Why do we care about systems of equations?

We use equations to represent constraints (physics, data, budgets, flows, etc.) When there are multiple constraints, we get a system of equations.

Examples:

Of course, many equations we can think of won’t be linear… But many things are!

  • Once you write a model down, it often becomes (Ax=b)
  • Then the question is: can we solve it reliably?

Examples of linear systems (we aren’t going to solve them yet!)

Example 1: railroad cars

A chemical manufacturer wants to lease a fleet of 24 railroad tank cars with a combined carrying capacity of 520,000 gallons.

  • Tank cars with three different carrying capacities are available:
    • 8,000 gallons
    • 16,000 gallons
    • 24,000 gallons.
  • How many of each type of tank car should be leased?

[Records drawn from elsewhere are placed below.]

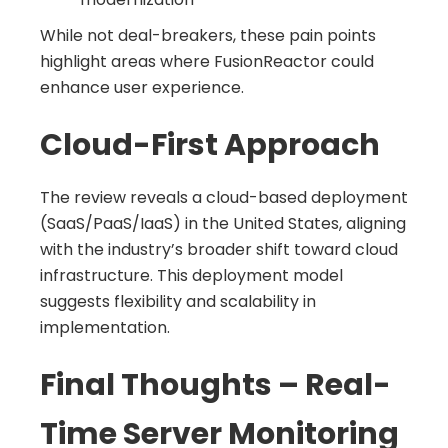
While not deal-breakers, these pain points
highlight areas where FusionReactor could
enhance user experience.
Cloud-First Approach
The review reveals a cloud-based deployment
(SaaS/PaaS/IaaS) in the United States, aligning
with the industry’s broader shift toward cloud
infrastructure. This deployment model
suggests flexibility and scalability in
implementation.
Final Thoughts – Real-
Time Server Monitoring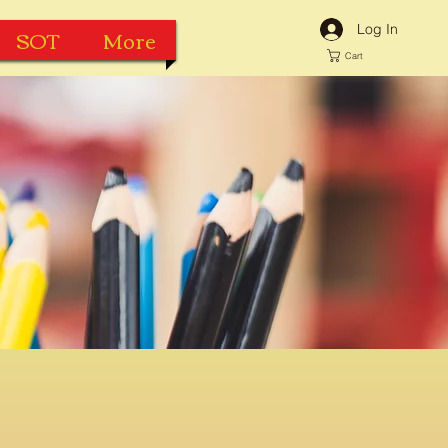
Log In
SOT
More
Cart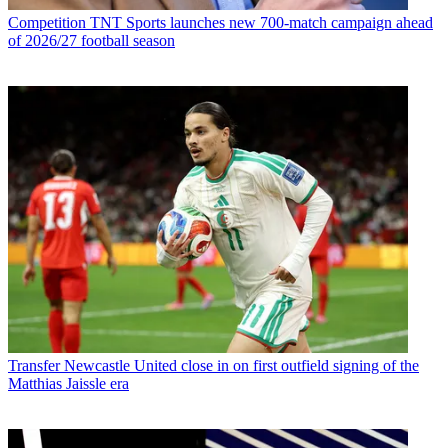
Competition
TNT Sports launches new 700-match campaign ahead
of 2026/27 football season
Transfer
Newcastle United close in on first outfield signing of the
Matthias Jaissle era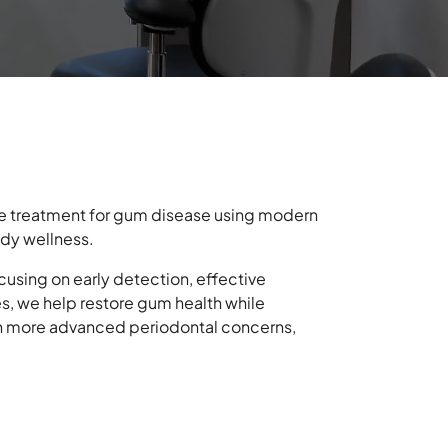
e treatment for gum disease using modern
ody wellness.
using on early detection, effective
s, we help restore gum health while
with more advanced periodontal concerns,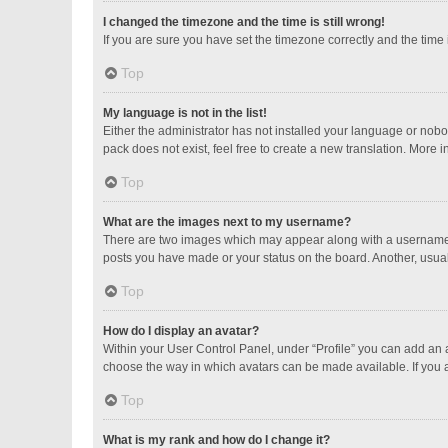
I changed the timezone and the time is still wrong!
If you are sure you have set the timezone correctly and the time is
Top
My language is not in the list!
Either the administrator has not installed your language or nobo
pack does not exist, feel free to create a new translation. More 
Top
What are the images next to my username?
There are two images which may appear along with a username w
posts you have made or your status on the board. Another, usual
Top
How do I display an avatar?
Within your User Control Panel, under “Profile” you can add an a
choose the way in which avatars can be made available. If you a
Top
What is my rank and how do I change it?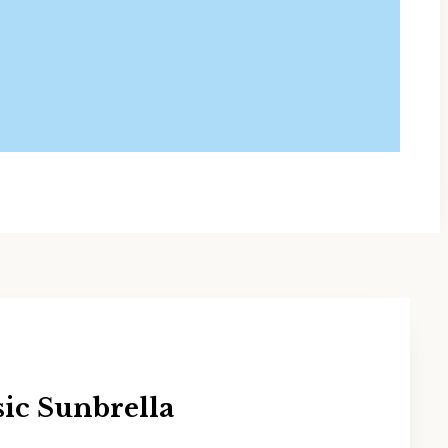
sic Sunbrella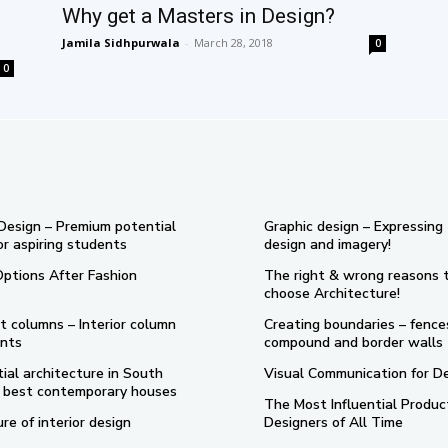
Why get a Masters in Design?
Jamila Sidhpurwala
-
March 28, 2018
0
0
 Design – Premium potential
Graphic design – Expressing
or aspiring students
design and imagery!
Options After Fashion
The right & wrong reasons 
choose Architecture!
t columns – Interior column
Creating boundaries – fence
nts
compound and border walls
ial architecture in South
Visual Communication for D
 5 best contemporary houses
The Most Influential Produc
re of interior design
Designers of All Time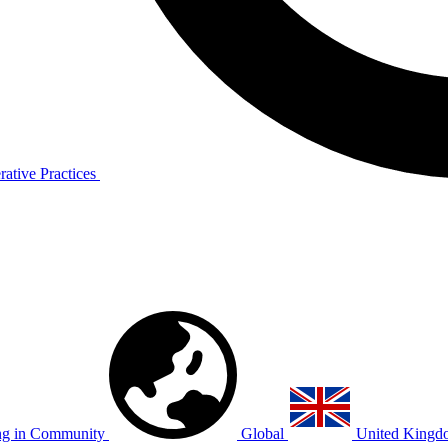
ative Practices
g in Community
Global
United Kingd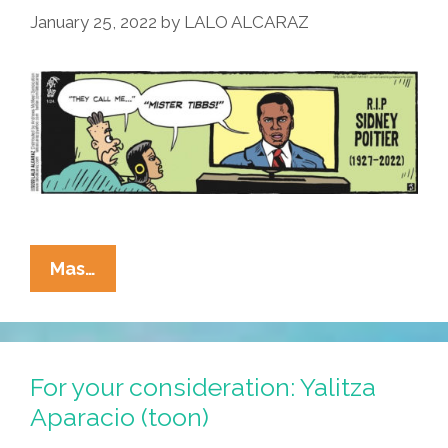
January 25, 2022
by
LALO ALCARAZ
La
Mas…
Cucaracha:
To
Sidney
Poitier,
For your consideration: Yalitza
With
Aparacio (toon)
Love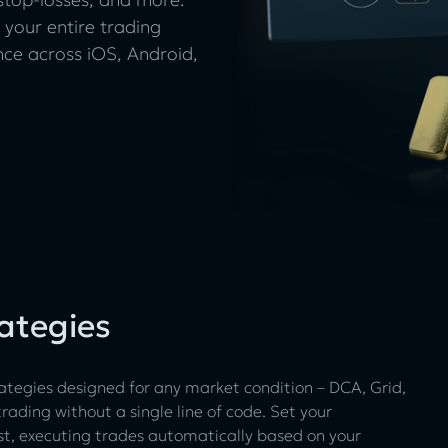
 your entire trading
ence across iOS, Android,
ategies
ategies designed for any market condition – DCA, Grid,
ading without a single line of code. Set your
st, executing trades automatically based on your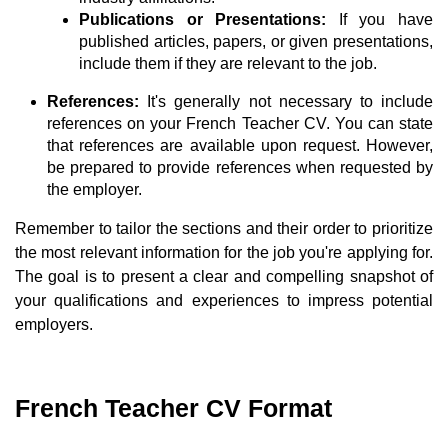
Publications or Presentations:
If you have
published articles, papers, or given presentations,
include them if they are relevant to the job.
References:
It's generally not necessary to include
references on your French Teacher CV. You can state
that references are available upon request. However,
be prepared to provide references when requested by
the employer.
Remember to tailor the sections and their order to prioritize
the most relevant information for the job you're applying for.
The goal is to present a clear and compelling snapshot of
your qualifications and experiences to impress potential
employers.
French Teacher CV Format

Will we have a single solution?

Example 2: traffic flow.

  • Numbers = # of vehicles/hr that enter and leave on that street.
  • x_{1}, x_{2}, x_{3}, and x_{4}: flow of traffic between the four intersections.
  • Number of vehicles entering each intersection should always equal the number leaving. E.g.:
    • 1,500 vehicles enter the intersection of 5th Street and Washington Avenue each hour
    • x_{1}+x_{4} vehicles leave this intersection
    • \rightarrow x_{1}+x_{4}=1,500
  • Find the traffic flow at each of the other three intersections.
  • What is the # of vehicles that travel from Washington Avenue to Lincoln Avenue on 5th Street?

Example: US population

  • The U.S. population was approximately 75 million in 1900, 150 million in 1950, and 275 million in 2000.
  • Find a quadratic equation whose graph passes through the points (0,75), (50,150), (100,275)

Wait, what? How is this a linear system?

There are three years that our graph needs to pass through: 1900, 1950, and 2000. We can write these as t_1 = 0, t_2 = 50, and t_3 = 100.

We can write the population as y_1 = 75, y_2 = 150, and y_3 = 275.

We are asked to find a quadratic equation, which means it’s of the form y = ax^2 + bx + c. We need to find the values of a, b, and c so that the equation passes through our three points.

For the first point, we have a t_1^2 + b t_1 + c = y_1. Since t_1=0, this becomes a 0^2 + b 0 + c = 75.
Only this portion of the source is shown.